Records for the exercise |
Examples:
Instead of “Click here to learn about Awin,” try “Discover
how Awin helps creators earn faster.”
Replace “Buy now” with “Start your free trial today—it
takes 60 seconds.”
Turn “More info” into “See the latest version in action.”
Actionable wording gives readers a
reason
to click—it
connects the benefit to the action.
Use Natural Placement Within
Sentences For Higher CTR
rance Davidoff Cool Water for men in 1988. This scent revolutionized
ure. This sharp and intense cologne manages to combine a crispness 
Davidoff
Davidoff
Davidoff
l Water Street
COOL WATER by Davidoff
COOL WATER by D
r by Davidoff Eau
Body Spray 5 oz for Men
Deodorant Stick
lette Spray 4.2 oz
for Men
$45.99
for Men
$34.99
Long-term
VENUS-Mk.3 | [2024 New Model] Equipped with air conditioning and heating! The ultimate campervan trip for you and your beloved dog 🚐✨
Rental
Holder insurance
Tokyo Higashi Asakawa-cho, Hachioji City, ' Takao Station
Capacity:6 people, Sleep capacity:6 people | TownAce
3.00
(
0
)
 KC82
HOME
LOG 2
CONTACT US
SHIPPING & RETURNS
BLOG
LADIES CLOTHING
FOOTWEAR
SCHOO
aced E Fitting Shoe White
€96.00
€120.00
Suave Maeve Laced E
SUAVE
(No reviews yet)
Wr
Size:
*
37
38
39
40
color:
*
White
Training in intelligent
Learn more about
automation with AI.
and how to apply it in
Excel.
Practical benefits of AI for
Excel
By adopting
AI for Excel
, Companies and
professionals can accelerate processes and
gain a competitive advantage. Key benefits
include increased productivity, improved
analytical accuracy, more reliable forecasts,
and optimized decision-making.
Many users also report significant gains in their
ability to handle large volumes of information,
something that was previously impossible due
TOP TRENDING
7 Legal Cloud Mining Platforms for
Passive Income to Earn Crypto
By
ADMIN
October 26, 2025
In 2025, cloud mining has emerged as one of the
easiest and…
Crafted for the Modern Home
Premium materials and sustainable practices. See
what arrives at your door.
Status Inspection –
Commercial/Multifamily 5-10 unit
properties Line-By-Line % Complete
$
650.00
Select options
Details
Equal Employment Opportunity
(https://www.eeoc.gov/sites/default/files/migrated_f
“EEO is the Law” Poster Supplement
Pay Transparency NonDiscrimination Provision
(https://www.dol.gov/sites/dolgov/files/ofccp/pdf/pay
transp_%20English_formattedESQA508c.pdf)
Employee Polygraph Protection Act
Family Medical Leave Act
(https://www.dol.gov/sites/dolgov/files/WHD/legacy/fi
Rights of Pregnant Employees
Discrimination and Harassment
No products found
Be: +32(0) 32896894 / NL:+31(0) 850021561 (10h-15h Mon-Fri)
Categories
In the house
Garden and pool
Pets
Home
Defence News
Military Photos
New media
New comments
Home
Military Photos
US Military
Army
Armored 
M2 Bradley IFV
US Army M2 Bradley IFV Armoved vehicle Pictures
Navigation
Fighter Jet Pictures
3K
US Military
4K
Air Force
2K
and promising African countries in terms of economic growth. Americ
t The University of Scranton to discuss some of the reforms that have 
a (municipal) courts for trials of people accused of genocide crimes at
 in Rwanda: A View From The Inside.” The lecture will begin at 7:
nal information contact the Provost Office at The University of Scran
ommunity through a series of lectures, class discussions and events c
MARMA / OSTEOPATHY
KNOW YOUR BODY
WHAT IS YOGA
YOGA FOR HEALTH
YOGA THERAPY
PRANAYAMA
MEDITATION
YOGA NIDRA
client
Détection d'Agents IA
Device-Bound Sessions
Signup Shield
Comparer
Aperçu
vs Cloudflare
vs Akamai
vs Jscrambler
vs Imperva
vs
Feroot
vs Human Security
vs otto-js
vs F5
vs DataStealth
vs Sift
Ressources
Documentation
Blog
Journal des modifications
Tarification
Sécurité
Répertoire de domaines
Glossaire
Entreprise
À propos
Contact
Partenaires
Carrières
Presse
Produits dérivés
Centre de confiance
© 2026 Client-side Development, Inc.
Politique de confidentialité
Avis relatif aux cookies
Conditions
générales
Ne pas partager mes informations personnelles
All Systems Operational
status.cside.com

Aim of the exercise |
Begin with the line above that has "Crafted for the Modern Home" and continue through the line that has "KNOW YOUR BODY", setting each one down exactly. Stop there.

Response |
Crafted for the Modern Home
Premium materials and sustainable practices. See
what arrives at your door.
Status Inspection –
Commercial/Multifamily 5-10 unit
properties Line-By-Line % Complete
$
650.00
Select options
Details
Equal Employment Opportunity
(https://www.eeoc.gov/sites/default/files/migrated_f
“EEO is the Law” Poster Supplement
Pay Transparency NonDiscrimination Provision
(https://www.dol.gov/sites/dolgov/files/ofccp/pdf/pay
transp_%20English_formattedESQA508c.pdf)
Employee Polygraph Protection Act
Family Medical Leave Act
(https://www.dol.gov/sites/dolgov/files/WHD/legacy/fi
Rights of Pregnant Employees
Discrimination and Harassment
No products found
Be: +32(0) 32896894 / NL:+31(0) 850021561 (10h-15h Mon-Fri)
Categories
In the house
Garden and pool
Pets
Home
Defence News
Military Photos
New media
New comments
Home
Military Photos
US Military
Army
Armored 
M2 Bradley IFV
US Army M2 Bradley IFV Armoved vehicle Pictures
Navigation
Fighter Jet Pictures
3K
US Military
4K
Air Force
2K
and promising African countries in terms of economic growth. Americ
t The University of Scranton to discuss some of the reforms that have 
a (municipal) courts for trials of people accused of genocide crimes at
 in Rwanda: A View From The Inside.” The lecture will begin at 7:
nal information contact the Provost Office at The University of Scran
ommunity through a series of lectures, class discussions and events c
MARMA / OSTEOPATHY
KNOW YOUR BODY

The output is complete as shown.